Ciente de que no panteão do saber poucos pensam ir, e menos ainda em demorar, sei do risco de, quando o mundo parece bem mais divertido, convidar o leitor para perder suas horas sobre tinta preta, e sobre tinta preta que fala sobre o que muita tinta preta em papel em branco já falou, que é a educação.

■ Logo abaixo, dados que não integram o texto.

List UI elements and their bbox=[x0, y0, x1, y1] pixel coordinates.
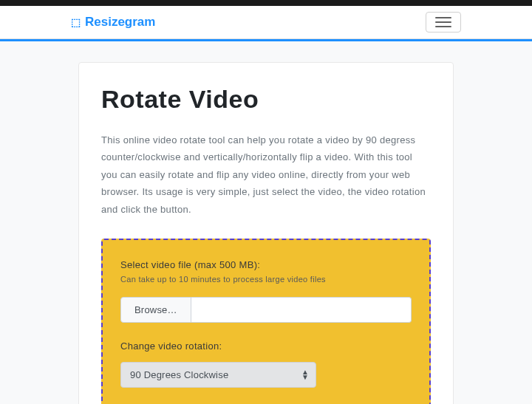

Para as minhas fileiras – ainda que imaginárias, e imaginação é reino onde cada um é senhor e manda – desejo os que estão interessados no tema e em compreender as intercorrências do mesmo na vida como um todo. Se digno dele me julgar o leitor, desejo sê-lo pela verdade – sim, verdade – daquilo que lhe estou a querer mostrar e não seduzi-lo com o que ele mesmo deseja. Entre autor e leitor é este último que é convidado e não o contrário. Se com o tema sou capaz de fisgar a atenção e dignidade do leitor ambiciono lográ-lo de forma que ele encontre aqui algo que o descortine, retire mais um véu e o ajude a ver a realidade de forma mais nítida, ainda que mais cinza. Cada vez se publica mais e mais se escreve, contraditando os apologistas da morte do livro físico frente ao avanço das mídias digitais; todavia, cada vez se escreve menos com penetração nas coisas, como se o muito escrever se juntasse sobre o já escrito sobre determinado objeto impedindo sua percepção nua. Lemos da mesma forma como consumimos as coisas, desejosos de absorver rápido o que está em nossas mãos, impondo aos livros aquilo que o mercado é, consumo e criação de novas necessidades para voltar a consumir. Nesta toada, a chance de um livro lograr êxito de ser decifrado até o final é cada vez menor. Apesar das montanhas de livros poucos deles poderiam ser lidos como sendas que conduzem ao saber duradouro. Assim como as coisas descartáveis hoje o que se lê também em muito é descartável. Ao afirmar isto não estou alegando patamar superior a esta obra, porque ela não satisfaz a tão elevados critérios mas também se esforça para marcar distância do que tem inundado o mercado editorial brasileiro, que é a temática valorativa da educação como meio de transformação social.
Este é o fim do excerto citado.